More slice permutations than swap

For some application I need a permutation of three positions of a slice. Currently, I do this as follows:

fn permute3a<E>(lst: &mut [E], a: usize, b: usize, c: usize) {
    lst.swap(b, c);
    lst.swap(a, b);
}

This moves the element at a to b, b to c and c to a.

But I guess that doing two swaps is not the optimal solution for this problem. I would think that implementation would look like:

fn permute3b<E: Copy>(lst: &mut [E], a: usize, b: usize, c: usize) {
    let tmp = lst[c];
    lst[c] = lst[b];
    lst[b] = lst[a];
    lst[a] = tmp;
}

This implementation works for types that are Copy. It would be trivial to extend it to types that are Clone. But, cloning may be expensive, so this implementation may be worse than the one with the two swaps. If I could make it such that it moves values instead of copying, it would work for all types and would be more efficient.
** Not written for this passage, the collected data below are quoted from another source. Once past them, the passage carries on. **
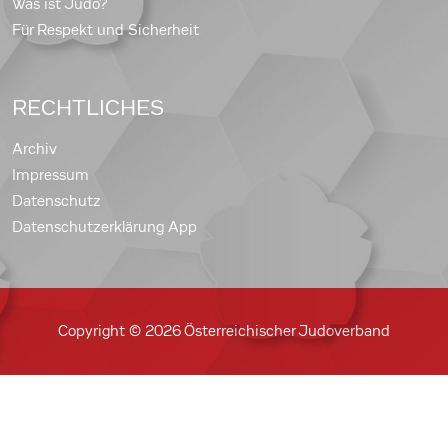
Was ist Judo?
Für Respekt und Sicherheit
RECHTLICHES
Archiv
Impressum
Datenschutz
Datenschutzerklärung App
Copyright © 2026 Österreichischer Judoverband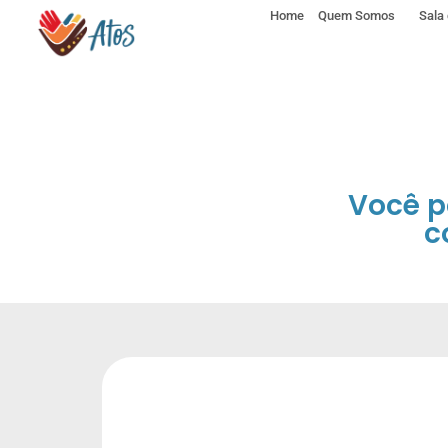
Ir
Home
Quem Somos
Sala
para
o
conteúdo
Você p
c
Ideally, the slice type would have this function, and I could define

fn permute3c<E>(lst: &mut [E], a: usize, b: usize, c: usize) {
    lst.permute3(a,b,c);  // calls non existing function
}

Requesting this function seems unreasonable, because then next week someone may request permute4(a,b,c,d), and the week after another one permute5, and so on.

So, is there something more general that I could use to implement all those permutation functions? That would include the existing swap function, which is permute2(a,b).

I thought of a type named ValueMover. It is a mutator which takes a mutable reference to a list. The list is in an inconsistent state during the lifetime of the mutator, but the drop function will make it consistent again. Here is my implementation of ValueMover and of permute3 using it.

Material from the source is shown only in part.